_PROBLEM TO SOLVE:_ A faithful copy of the data is the goal; set it down exactly, without the images.

Top of THE INPUT

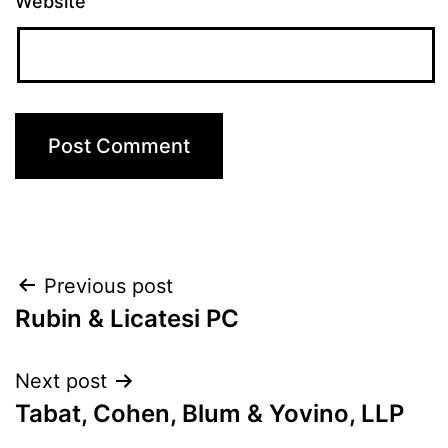
Website
Post
Previous post
Rubin & Licatesi PC
navigation
Next post
Tabat, Cohen, Blum & Yovino, LLP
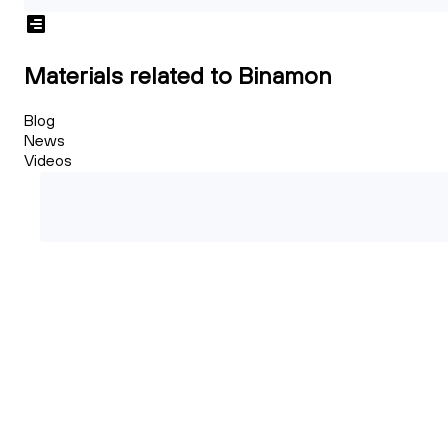
Materials related to Binamon
Blog
News
Videos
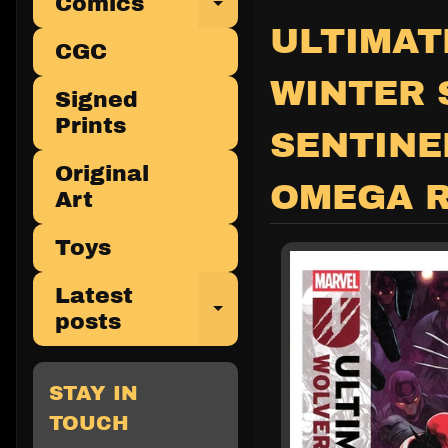
Comics
Expand child 
ULTIMAT
CGC
WINTER 
Signed
Prints
SENTINE
Original
OMEGA 
Art
Toys
Latest
Expand child 
posts
STAY IN
TOUCH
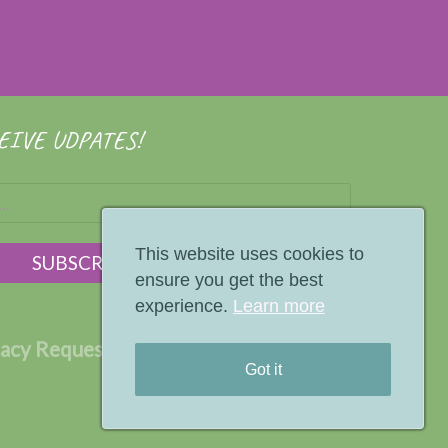
EIVE UDPATES!
This website uses cookies to
ensure you get the best
experience.
Learn more
vacy Request
Terms
Privacy Policy
Got it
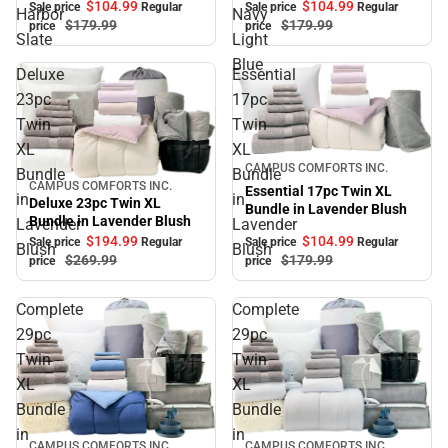
$104.
99
$104.
99
Sale price
Regular
Sale price
Regular
Harbor
Navy
$179.
99
$179.
99
price
price
Slate
Light
Blue
Deluxe
Essential
23pc
17pc
Twin
Twin
XL
XL
Sale
CAMPUS COMFORTS INC.
Bundle
Bundle
CAMPUS COMFORTS INC.
Sale
Essential 17pc Twin XL
in
in
Deluxe 23pc Twin XL
Bundle in Lavender Blush
Bundle in Lavender Blush
Lavender
Lavender
$194.
99
$104.
99
Sale price
Regular
Sale price
Regular
Blush
Blush
$269.
99
$179.
99
price
price
Complete
Complete
29pc
29pc
Twin
Twin
XL
XL
Bundle
Bundle
in
in
CAMPUS COMFORTS INC.
CAMPUS COMFORTS INC.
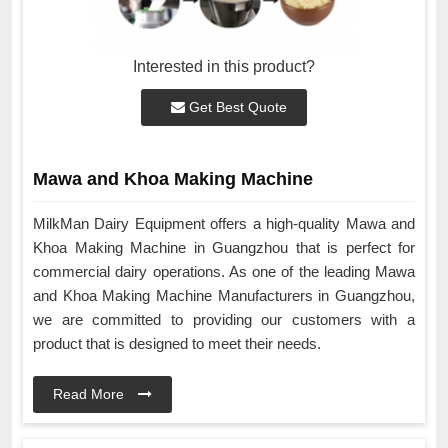
Interested in this product?
Get Best Quote
Mawa and Khoa Making Machine
MilkMan Dairy Equipment offers a high-quality Mawa and
Khoa Making Machine in Guangzhou that is perfect for
commercial dairy operations. As one of the leading Mawa
and Khoa Making Machine Manufacturers in Guangzhou,
we are committed to providing our customers with a
product that is designed to meet their needs.
Read More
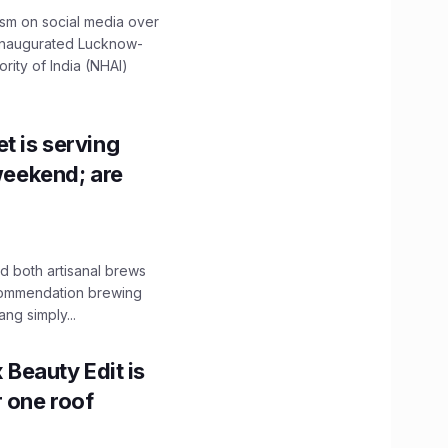
ism on social media over
 inaugurated Lucknow-
ity of India (NHAI)
t is serving
 weekend; are
 both artisanal brews
ecommendation brewing
ng simply...
x Beauty Edit is
r one roof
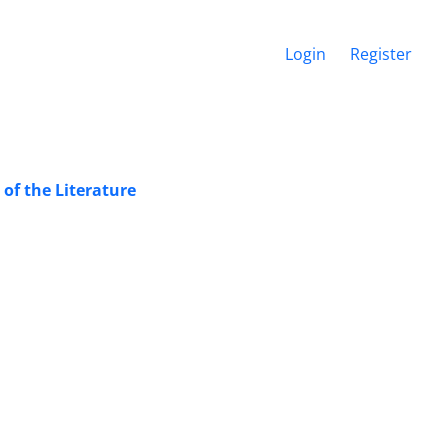
Login
Register
of the Literature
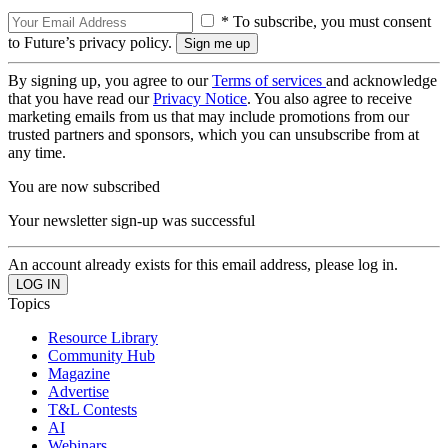
* To subscribe, you must consent
to Future’s privacy policy.
By signing up, you agree to our
Terms of services
and acknowledge
that you have read our
Privacy Notice
. You also agree to receive
marketing emails from us that may include promotions from our
trusted partners and sponsors, which you can unsubscribe from at
any time.
You are now subscribed
Your newsletter sign-up was successful
An account already exists for this email address, please log in.
Topics
Resource Library
Community Hub
Magazine
Advertise
T&L Contests
AI
Webinars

Bottom of THE INPUT

_RESPONSE:_
Website
Post
Previous post
Rubin & Licatesi PC
navigation
Next post
Tabat, Cohen, Blum & Yovino, LLP
Materials related to Binamon
Blog
News
Videos
Comics
Expand child 
ULTIMAT
CGC
WINTER 
Signed
Prints
SENTINE
Original
OMEGA 
Art
Toys
Latest
Expand child 
posts
STAY IN
TOUCH
EIVE UDPATES!
This website uses cookies to
ensure you get the best
experience.
Learn more
vacy Request
Terms
Privacy Policy
Got it
$104.
99
$104.
99
Sale price
Regular
Sale price
Regular
Harbor
Navy
$179.
99
$179.
99
price
price
Slate
Light
Blue
Deluxe
Essential
23pc
17pc
Twin
Twin
XL
XL
Sale
CAMPUS COMFORTS INC.
Bundle
Bundle
CAMPUS COMFORTS INC.
Sale
Essential 17pc Twin XL
in
in
Deluxe 23pc Twin XL
Bundle in Lavender Blush
Bundle in Lavender Blush
Lavender
Lavender
$194.
99
$104.
99
Sale price
Regular
Sale price
Regular
Blush
Blush
$269.
99
$179.
99
price
price
Complete
Complete
29pc
29pc
Twin
Twin
XL
XL
Bundle
Bundle
in
in
CAMPUS COMFORTS INC.
CAMPUS COMFORTS INC.
Interested in this product?
Get Best Quote
Mawa and Khoa Making Machine
MilkMan Dairy Equipment offers a high-quality Mawa and
Khoa Making Machine in Guangzhou that is perfect for
commercial dairy operations. As one of the leading Mawa
and Khoa Making Machine Manufacturers in Guangzhou,
we are committed to providing our customers with a
product that is designed to meet their needs.
Read More
ism on social media over
 inaugurated Lucknow-
ity of India (NHAI)
t is serving
 weekend; are
 both artisanal brews
ecommendation brewing
ng simply...
x Beauty Edit is
r one roof
Login
Register
of the Literature
* To subscribe, you must consent
to Future’s privacy policy.
By signing up, you agree to our
Terms of services
and acknowledge
that you have read our
Privacy Notice
. You also agree to receive
marketing emails from us that may include promotions from our
trusted partners and sponsors, which you can unsubscribe from at
any time.
You are now subscribed
Your newsletter sign-up was successful
An account already exists for this email address, please log in.
Topics
Resource Library
Community Hub
Magazine
Advertise
T&L Contests
AI
Webinars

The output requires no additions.